6) Once fully stocked, possibly with the second powerhead on continuously, should I get regular high nitrates, would it make sense to add a nitrate reducing filter media to one compartment, such as seachem denitrate? Are products like this worthwhile in trickle filters?
 
7) My old filter media (sponge) is in one compartment. How long will this take to seed the rest of the media?
 
8) The filter pads seems to be catching a lot of dirt, they are all dark brown already after 2 weeks. This is probably because there is new bogwood in the tank that is leaching tannings. However, it looks like everything is getting caught in the filter floss and the bioballs and ceramics beneath are all squeaky clean. Will the filter floss be acting as a significant bio factory, even though its only being sprayed as opposed to being submerged.
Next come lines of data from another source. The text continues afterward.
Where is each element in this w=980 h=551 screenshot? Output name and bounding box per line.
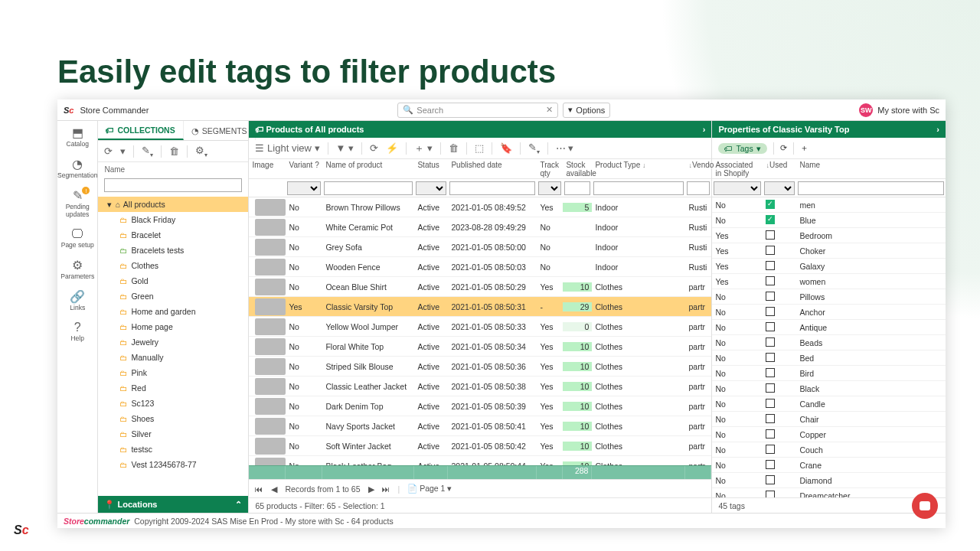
tag-row[interactable]: No Pillows — [712, 289, 946, 305]
checkbox-icon[interactable] — [766, 292, 775, 301]
tag-row[interactable]: No Candle — [712, 396, 946, 412]
tag-icon[interactable]: 🔖 — [500, 142, 512, 154]
product-row[interactable]: NoBrown Throw Pillows Active2021-01-05 0… — [249, 197, 711, 217]
rail-segmentation[interactable]: ◔Segmentation — [57, 157, 97, 179]
columns-icon[interactable]: ⬚ — [475, 142, 484, 154]
product-row[interactable]: NoWooden Fence Active2021-01-05 08:50:03… — [249, 257, 711, 277]
prev-page-icon[interactable]: ◀ — [271, 484, 277, 494]
search-input[interactable]: 🔍 Search ✕ — [397, 103, 558, 118]
filter-assoc[interactable] — [714, 181, 761, 195]
tree-item[interactable]: 🗀Sc123 — [98, 396, 248, 411]
tree-item[interactable]: 🗀Black Friday — [98, 212, 248, 227]
tag-row[interactable]: No Blue — [712, 213, 946, 228]
tree-item[interactable]: 🗀Home and garden — [98, 304, 248, 319]
clear-search-icon[interactable]: ✕ — [546, 105, 553, 115]
tag-row[interactable]: Yes Galaxy — [712, 259, 946, 274]
bolt-icon[interactable]: ⚡ — [386, 142, 398, 154]
refresh-icon[interactable]: ⟳ — [104, 145, 113, 157]
view-toggle[interactable]: ☰ Light view ▾ — [255, 142, 319, 154]
product-row[interactable]: NoSoft Winter Jacket Active2021-01-05 08… — [249, 436, 711, 456]
filter-status[interactable] — [416, 181, 446, 195]
last-page-icon[interactable]: ⏭ — [382, 484, 390, 494]
user-avatar[interactable]: SW — [859, 103, 873, 117]
filter-used[interactable] — [764, 181, 795, 195]
tree-root[interactable]: ▾ ⌂All products — [98, 197, 248, 212]
trash-icon[interactable]: 🗑 — [169, 145, 179, 157]
tag-row[interactable]: Yes Bedroom — [712, 228, 946, 243]
filter-track[interactable] — [538, 181, 561, 195]
filter-name[interactable] — [324, 181, 413, 195]
tree-item[interactable]: 🗀Shoes — [98, 411, 248, 426]
options-button[interactable]: ▾ Options — [563, 103, 610, 118]
tag-row[interactable]: No Couch — [712, 442, 946, 458]
rail-links[interactable]: 🔗Links — [57, 289, 97, 311]
tree-item[interactable]: 🗀Red — [98, 380, 248, 396]
tree-item[interactable]: 🗀Bracelet — [98, 227, 248, 243]
filter-tagname[interactable] — [798, 181, 944, 195]
tag-row[interactable]: No Dreamcatcher — [712, 488, 946, 497]
gear-icon[interactable]: ⚙▾ — [195, 145, 207, 158]
tag-row[interactable]: Yes women — [712, 274, 946, 289]
tree-item[interactable]: 🗀Clothes — [98, 258, 248, 273]
tree-item[interactable]: 🗀Green — [98, 289, 248, 304]
add-icon[interactable]: ＋ — [800, 142, 808, 154]
filter-variant[interactable] — [287, 181, 321, 195]
checkbox-icon[interactable] — [766, 337, 775, 347]
checkbox-icon[interactable] — [766, 475, 775, 484]
trash-icon[interactable]: 🗑 — [449, 142, 459, 154]
chat-button[interactable] — [912, 493, 938, 519]
checkbox-icon[interactable] — [766, 246, 775, 255]
checkbox-icon[interactable] — [766, 414, 775, 423]
locations-bar[interactable]: 📍 Locations⌃ — [98, 496, 248, 513]
tag-row[interactable]: No Diamond — [712, 473, 946, 488]
product-row[interactable]: NoOcean Blue Shirt Active2021-01-05 08:5… — [249, 277, 711, 297]
checkbox-icon[interactable] — [766, 200, 775, 209]
product-row[interactable]: NoBlack Leather Bag Active2021-01-05 08:… — [249, 456, 711, 465]
tree-item[interactable]: 🗀testsc — [98, 442, 248, 457]
product-row[interactable]: NoDark Denim Top Active2021-01-05 08:50:… — [249, 396, 711, 416]
tag-row[interactable]: No Chair — [712, 412, 946, 427]
tag-row[interactable]: No Crane — [712, 458, 946, 473]
checkbox-icon[interactable] — [766, 491, 775, 498]
tree-item[interactable]: 🗀Silver — [98, 426, 248, 442]
tag-row[interactable]: No men — [712, 197, 946, 213]
checkbox-icon[interactable] — [766, 230, 775, 240]
tree-item[interactable]: 🗀Home page — [98, 319, 248, 334]
tag-row[interactable]: No Anchor — [712, 305, 946, 320]
edit-icon[interactable]: ✎▾ — [142, 145, 153, 158]
refresh-icon[interactable]: ⟳ — [780, 143, 787, 153]
edit-icon[interactable]: ✎▾ — [528, 142, 540, 155]
rail-catalog[interactable]: ⬒Catalog — [57, 126, 97, 148]
tree-item[interactable]: 🗀Jewelry — [98, 334, 248, 350]
product-row[interactable]: NoFloral White Top Active2021-01-05 08:5… — [249, 337, 711, 357]
tag-row[interactable]: No Copper — [712, 427, 946, 442]
checkbox-icon[interactable] — [766, 215, 775, 224]
tag-row[interactable]: No Bed — [712, 350, 946, 366]
dropdown-icon[interactable]: ▾ — [120, 145, 126, 157]
product-row[interactable]: NoGrey Sofa Active2021-01-05 08:50:00 No… — [249, 237, 711, 257]
product-row[interactable]: NoYellow Wool Jumper Active2021-01-05 08… — [249, 317, 711, 337]
product-row[interactable]: NoWhite Ceramic Pot Active2023-08-28 09:… — [249, 217, 711, 237]
tags-chip[interactable]: 🏷 Tags ▾ — [718, 143, 766, 154]
filter-icon[interactable]: ▼ ▾ — [336, 142, 354, 154]
collection-filter-input[interactable] — [104, 178, 242, 192]
checkbox-icon[interactable] — [766, 445, 775, 454]
checkbox-icon[interactable] — [766, 368, 775, 377]
tree-item[interactable]: 🗀Pink — [98, 365, 248, 380]
product-row[interactable]: YesClassic Varsity Top Active2021-01-05 … — [249, 297, 711, 317]
tag-row[interactable]: No Beads — [712, 335, 946, 350]
checkbox-icon[interactable] — [766, 429, 775, 439]
checkbox-icon[interactable] — [766, 307, 775, 316]
rail-help[interactable]: ?Help — [57, 321, 97, 342]
first-page-icon[interactable]: ⏮ — [255, 484, 263, 494]
add-icon[interactable]: ＋ ▾ — [414, 142, 433, 155]
checkbox-icon[interactable] — [766, 460, 775, 469]
rail-page-setup[interactable]: 🖵Page setup — [57, 227, 97, 249]
tree-item[interactable]: 🗀Manually — [98, 350, 248, 365]
tag-row[interactable]: No Bird — [712, 366, 946, 381]
tree-item[interactable]: 🗀Vest 12345678-77 — [98, 457, 248, 472]
tab-collections[interactable]: 🏷COLLECTIONS — [98, 121, 183, 140]
next-page-icon[interactable]: ▶ — [368, 484, 374, 494]
checkbox-icon[interactable] — [766, 276, 775, 285]
rail-parameters[interactable]: ⚙Parameters — [57, 258, 97, 280]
Or is it just a dirt catching pre-filter ?
 
Sorry if some of these questions seem stupid.
 
 
 
 
 
i would just use sponges in ALL of the compartments, nothing else.....just cut sponges to fit in the compartments
 
I will just talk about #4 & 5.
 
Bioballs are nitrate factories, in almost a literal sense. The reason for this is that creating nitrates is actually what they are designed to do. They create a high oxygen environment where nitrifying bacteria can thrive. These bacteria convert the ammonia and nitrite which are very toxic into nitrate which fish can tolerate quite well and as long as the aquarist does their regular water changes the level of nitrate will remain perfectly acceptable.
 
So nitrate is actually the natural, and beneficial product of this nitrate factory.
 
There are ways to create denitrifying bacteria (http://en.wikipedia.org/wiki/Berlin_Method) as well if the aquarist requires zero nitrates, such as in a coral reef aquarium, but for most fish only tanks, even marine ones having some nitrates is just fine.
 
So as you suspect, the fact that these highly efficient filters turn ammonia and nitrite into nitrates quickly is a good thing and exactly why they have been in the hobby for such a long time and are used in many a large fish tank.
 
Thanks Tcamos. Thats what I thought. But the articles I read suggested that it was a bad thing that so much nitrate would be produced in the trickle filter. But thats good
 
It's good but if you don't do your part and remove them then it's bad but the filter is just doing what it was designed to do when it creates the.